= DIRECTIONS =
An exact copy of the listing is what the response must contain.

= DATA SHOWN =
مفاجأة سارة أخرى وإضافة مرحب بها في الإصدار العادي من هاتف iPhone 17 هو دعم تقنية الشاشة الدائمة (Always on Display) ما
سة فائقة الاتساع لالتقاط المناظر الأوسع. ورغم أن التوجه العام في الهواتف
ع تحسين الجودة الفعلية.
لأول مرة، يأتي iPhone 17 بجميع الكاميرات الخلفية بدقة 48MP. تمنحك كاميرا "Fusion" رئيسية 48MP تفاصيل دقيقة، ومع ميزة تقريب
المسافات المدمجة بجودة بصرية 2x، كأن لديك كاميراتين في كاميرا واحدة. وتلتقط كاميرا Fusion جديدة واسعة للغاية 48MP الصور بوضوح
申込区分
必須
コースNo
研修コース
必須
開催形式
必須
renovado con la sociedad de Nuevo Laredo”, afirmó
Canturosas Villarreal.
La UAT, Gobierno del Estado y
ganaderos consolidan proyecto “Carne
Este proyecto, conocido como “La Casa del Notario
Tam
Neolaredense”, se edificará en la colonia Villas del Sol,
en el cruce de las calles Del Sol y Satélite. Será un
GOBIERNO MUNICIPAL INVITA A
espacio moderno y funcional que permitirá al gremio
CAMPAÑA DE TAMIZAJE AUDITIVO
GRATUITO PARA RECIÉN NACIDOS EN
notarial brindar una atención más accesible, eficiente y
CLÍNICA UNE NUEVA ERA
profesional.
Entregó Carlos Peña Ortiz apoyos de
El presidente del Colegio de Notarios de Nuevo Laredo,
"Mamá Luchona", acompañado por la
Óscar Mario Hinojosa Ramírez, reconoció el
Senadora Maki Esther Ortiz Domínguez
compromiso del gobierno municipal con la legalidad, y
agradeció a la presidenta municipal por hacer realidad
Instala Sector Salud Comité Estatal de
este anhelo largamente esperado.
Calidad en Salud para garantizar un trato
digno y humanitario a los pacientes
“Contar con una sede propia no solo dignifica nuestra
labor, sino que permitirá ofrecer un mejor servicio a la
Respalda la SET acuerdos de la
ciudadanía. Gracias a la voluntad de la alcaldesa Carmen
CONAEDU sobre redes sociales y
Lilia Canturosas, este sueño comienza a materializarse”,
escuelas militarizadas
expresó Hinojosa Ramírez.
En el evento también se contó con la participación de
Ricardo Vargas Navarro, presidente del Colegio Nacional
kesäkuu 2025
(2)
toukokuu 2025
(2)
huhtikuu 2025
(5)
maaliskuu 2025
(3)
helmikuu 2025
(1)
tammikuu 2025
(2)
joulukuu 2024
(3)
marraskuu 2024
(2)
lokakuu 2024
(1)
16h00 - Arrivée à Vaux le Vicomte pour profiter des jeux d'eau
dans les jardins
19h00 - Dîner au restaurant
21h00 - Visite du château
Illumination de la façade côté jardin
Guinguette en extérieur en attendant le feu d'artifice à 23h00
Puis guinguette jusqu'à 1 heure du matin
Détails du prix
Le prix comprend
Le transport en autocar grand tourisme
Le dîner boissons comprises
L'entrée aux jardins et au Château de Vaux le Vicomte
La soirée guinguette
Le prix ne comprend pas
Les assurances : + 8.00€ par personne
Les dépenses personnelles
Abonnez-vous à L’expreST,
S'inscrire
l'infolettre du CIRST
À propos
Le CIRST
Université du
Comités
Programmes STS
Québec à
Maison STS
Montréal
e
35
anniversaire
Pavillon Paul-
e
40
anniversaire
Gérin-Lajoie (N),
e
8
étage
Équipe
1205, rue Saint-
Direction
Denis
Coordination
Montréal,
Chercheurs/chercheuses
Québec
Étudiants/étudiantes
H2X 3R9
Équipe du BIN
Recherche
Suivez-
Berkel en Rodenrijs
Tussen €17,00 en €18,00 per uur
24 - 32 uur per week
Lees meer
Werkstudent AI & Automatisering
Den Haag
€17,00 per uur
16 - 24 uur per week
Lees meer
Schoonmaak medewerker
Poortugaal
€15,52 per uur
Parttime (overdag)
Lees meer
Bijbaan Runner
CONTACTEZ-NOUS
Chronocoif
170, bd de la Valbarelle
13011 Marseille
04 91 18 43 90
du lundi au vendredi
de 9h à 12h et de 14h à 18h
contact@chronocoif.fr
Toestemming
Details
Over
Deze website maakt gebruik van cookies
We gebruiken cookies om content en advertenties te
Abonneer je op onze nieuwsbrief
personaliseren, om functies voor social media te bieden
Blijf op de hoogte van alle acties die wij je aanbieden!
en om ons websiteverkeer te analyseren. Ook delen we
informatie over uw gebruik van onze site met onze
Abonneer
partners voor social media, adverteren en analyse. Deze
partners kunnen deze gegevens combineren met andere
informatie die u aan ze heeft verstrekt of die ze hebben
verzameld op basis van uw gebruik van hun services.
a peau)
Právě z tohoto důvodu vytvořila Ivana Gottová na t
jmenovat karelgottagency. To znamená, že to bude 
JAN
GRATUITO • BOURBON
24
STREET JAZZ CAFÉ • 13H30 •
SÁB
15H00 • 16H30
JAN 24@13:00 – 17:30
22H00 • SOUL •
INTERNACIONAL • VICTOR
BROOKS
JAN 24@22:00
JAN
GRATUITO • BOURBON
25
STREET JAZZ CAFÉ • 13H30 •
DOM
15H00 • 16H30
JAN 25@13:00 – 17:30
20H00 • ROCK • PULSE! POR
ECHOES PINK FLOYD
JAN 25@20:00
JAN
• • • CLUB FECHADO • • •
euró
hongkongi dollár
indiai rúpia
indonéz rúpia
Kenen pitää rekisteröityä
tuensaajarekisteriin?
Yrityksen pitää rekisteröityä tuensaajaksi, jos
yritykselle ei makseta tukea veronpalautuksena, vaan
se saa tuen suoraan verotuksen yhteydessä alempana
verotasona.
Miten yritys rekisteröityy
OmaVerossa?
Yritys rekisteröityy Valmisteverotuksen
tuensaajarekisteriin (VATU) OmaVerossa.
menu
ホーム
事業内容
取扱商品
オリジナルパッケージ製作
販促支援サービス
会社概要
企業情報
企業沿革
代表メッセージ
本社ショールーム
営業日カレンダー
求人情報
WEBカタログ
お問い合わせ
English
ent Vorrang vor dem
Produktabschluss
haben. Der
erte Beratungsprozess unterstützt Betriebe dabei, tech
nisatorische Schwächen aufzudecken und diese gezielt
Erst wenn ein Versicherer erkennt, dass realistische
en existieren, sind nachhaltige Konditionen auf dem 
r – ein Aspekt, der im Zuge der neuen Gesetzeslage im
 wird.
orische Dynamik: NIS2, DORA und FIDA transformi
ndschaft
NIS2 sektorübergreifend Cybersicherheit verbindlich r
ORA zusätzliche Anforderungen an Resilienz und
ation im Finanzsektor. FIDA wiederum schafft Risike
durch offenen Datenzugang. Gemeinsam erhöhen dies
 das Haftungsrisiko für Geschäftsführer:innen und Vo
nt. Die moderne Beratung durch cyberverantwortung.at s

= PROBLEM SOLUTION =
مفاجأة سارة أخرى وإضافة مرحب بها في الإصدار العادي من هاتف iPhone 17 هو دعم تقنية الشاشة الدائمة (Always on Display) ما
سة فائقة الاتساع لالتقاط المناظر الأوسع. ورغم أن التوجه العام في الهواتف
ع تحسين الجودة الفعلية.
لأول مرة، يأتي iPhone 17 بجميع الكاميرات الخلفية بدقة 48MP. تمنحك كاميرا "Fusion" رئيسية 48MP تفاصيل دقيقة، ومع ميزة تقريب
المسافات المدمجة بجودة بصرية 2x، كأن لديك كاميراتين في كاميرا واحدة. وتلتقط كاميرا Fusion جديدة واسعة للغاية 48MP الصور بوضوح
申込区分
必須
コースNo
研修コース
必須
開催形式
必須
renovado con la sociedad de Nuevo Laredo”, afirmó
Canturosas Villarreal.
La UAT, Gobierno del Estado y
ganaderos consolidan proyecto “Carne
Este proyecto, conocido como “La Casa del Notario
Tam
Neolaredense”, se edificará en la colonia Villas del Sol,
en el cruce de las calles Del Sol y Satélite. Será un
GOBIERNO MUNICIPAL INVITA A
espacio moderno y funcional que permitirá al gremio
CAMPAÑA DE TAMIZAJE AUDITIVO
GRATUITO PARA RECIÉN NACIDOS EN
notarial brindar una atención más accesible, eficiente y
CLÍNICA UNE NUEVA ERA
profesional.
Entregó Carlos Peña Ortiz apoyos de
El presidente del Colegio de Notarios de Nuevo Laredo,
"Mamá Luchona", acompañado por la
Óscar Mario Hinojosa Ramírez, reconoció el
Senadora Maki Esther Ortiz Domínguez
compromiso del gobierno municipal con la legalidad, y
agradeció a la presidenta municipal por hacer realidad
Instala Sector Salud Comité Estatal de
este anhelo largamente esperado.
Calidad en Salud para garantizar un trato
digno y humanitario a los pacientes
“Contar con una sede propia no solo dignifica nuestra
labor, sino que permitirá ofrecer un mejor servicio a la
Respalda la SET acuerdos de la
ciudadanía. Gracias a la voluntad de la alcaldesa Carmen
CONAEDU sobre redes sociales y
Lilia Canturosas, este sueño comienza a materializarse”,
escuelas militarizadas
expresó Hinojosa Ramírez.
En el evento también se contó con la participación de
Ricardo Vargas Navarro, presidente del Colegio Nacional
kesäkuu 2025
(2)
toukokuu 2025
(2)
huhtikuu 2025
(5)
maaliskuu 2025
(3)
helmikuu 2025
(1)
tammikuu 2025
(2)
joulukuu 2024
(3)
marraskuu 2024
(2)
lokakuu 2024
(1)
16h00 - Arrivée à Vaux le Vicomte pour profiter des jeux d'eau
dans les jardins
19h00 - Dîner au restaurant
21h00 - Visite du château
Illumination de la façade côté jardin
Guinguette en extérieur en attendant le feu d'artifice à 23h00
Puis guinguette jusqu'à 1 heure du matin
Détails du prix
Le prix comprend
Le transport en autocar grand tourisme
Le dîner boissons comprises
L'entrée aux jardins et au Château de Vaux le Vicomte
La soirée guinguette
Le prix ne comprend pas
Les assurances : + 8.00€ par personne
Les dépenses personnelles
Abonnez-vous à L’expreST,
S'inscrire
l'infolettre du CIRST
À propos
Le CIRST
Université du
Comités
Programmes STS
Québec à
Maison STS
Montréal
e
35
anniversaire
Pavillon Paul-
e
40
anniversaire
Gérin-Lajoie (N),
e
8
étage
Équipe
1205, rue Saint-
Direction
Denis
Coordination
Montréal,
Chercheurs/chercheuses
Québec
Étudiants/étudiantes
H2X 3R9
Équipe du BIN
Recherche
Suivez-
Berkel en Rodenrijs
Tussen €17,00 en €18,00 per uur
24 - 32 uur per week
Lees meer
Werkstudent AI & Automatisering
Den Haag
€17,00 per uur
16 - 24 uur per week
Lees meer
Schoonmaak medewerker
Poortugaal
€15,52 per uur
Parttime (overdag)
Lees meer
Bijbaan Runner
CONTACTEZ-NOUS
Chronocoif
170, bd de la Valbarelle
13011 Marseille
04 91 18 43 90
du lundi au vendredi
de 9h à 12h et de 14h à 18h
contact@chronocoif.fr
Toestemming
Details
Over
Deze website maakt gebruik van cookies
We gebruiken cookies om content en advertenties te
Abonneer je op onze nieuwsbrief
personaliseren, om functies voor social media te bieden
Blijf op de hoogte van alle acties die wij je aanbieden!
en om ons websiteverkeer te analyseren. Ook delen we
informatie over uw gebruik van onze site met onze
Abonneer
partners voor social media, adverteren en analyse. Deze
partners kunnen deze gegevens combineren met andere
informatie die u aan ze heeft verstrekt of die ze hebben
verzameld op basis van uw gebruik van hun services.
a peau)
Právě z tohoto důvodu vytvořila Ivana Gottová na t
jmenovat karelgottagency. To znamená, že to bude 
JAN
GRATUITO • BOURBON
24
STREET JAZZ CAFÉ • 13H30 •
SÁB
15H00 • 16H30
JAN 24@13:00 – 17:30
22H00 • SOUL •
INTERNACIONAL • VICTOR
BROOKS
JAN 24@22:00
JAN
GRATUITO • BOURBON
25
STREET JAZZ CAFÉ • 13H30 •
DOM
15H00 • 16H30
JAN 25@13:00 – 17:30
20H00 • ROCK • PULSE! POR
ECHOES PINK FLOYD
JAN 25@20:00
JAN
• • • CLUB FECHADO • • •
euró
hongkongi dollár
indiai rúpia
indonéz rúpia
Kenen pitää rekisteröityä
tuensaajarekisteriin?
Yrityksen pitää rekisteröityä tuensaajaksi, jos
yritykselle ei makseta tukea veronpalautuksena, vaan
se saa tuen suoraan verotuksen yhteydessä alempana
verotasona.
Miten yritys rekisteröityy
OmaVerossa?
Yritys rekisteröityy Valmisteverotuksen
tuensaajarekisteriin (VATU) OmaVerossa.
menu
ホーム
事業内容
取扱商品
オリジナルパッケージ製作
販促支援サービス
会社概要
企業情報
企業沿革
代表メッセージ
本社ショールーム
営業日カレンダー
求人情報
WEBカタログ
お問い合わせ
English
ent Vorrang vor dem
Produktabschluss
haben. Der
erte Beratungsprozess unterstützt Betriebe dabei, tech
nisatorische Schwächen aufzudecken und diese gezielt
Erst wenn ein Versicherer erkennt, dass realistische
en existieren, sind nachhaltige Konditionen auf dem 
r – ein Aspekt, der im Zuge der neuen Gesetzeslage im
 wird.
orische Dynamik: NIS2, DORA und FIDA transformi
ndschaft
NIS2 sektorübergreifend Cybersicherheit verbindlich r
ORA zusätzliche Anforderungen an Resilienz und
ation im Finanzsektor. FIDA wiederum schafft Risike
durch offenen Datenzugang. Gemeinsam erhöhen dies
 das Haftungsrisiko für Geschäftsführer:innen und Vo
nt. Die moderne Beratung durch cyberverantwortung.at s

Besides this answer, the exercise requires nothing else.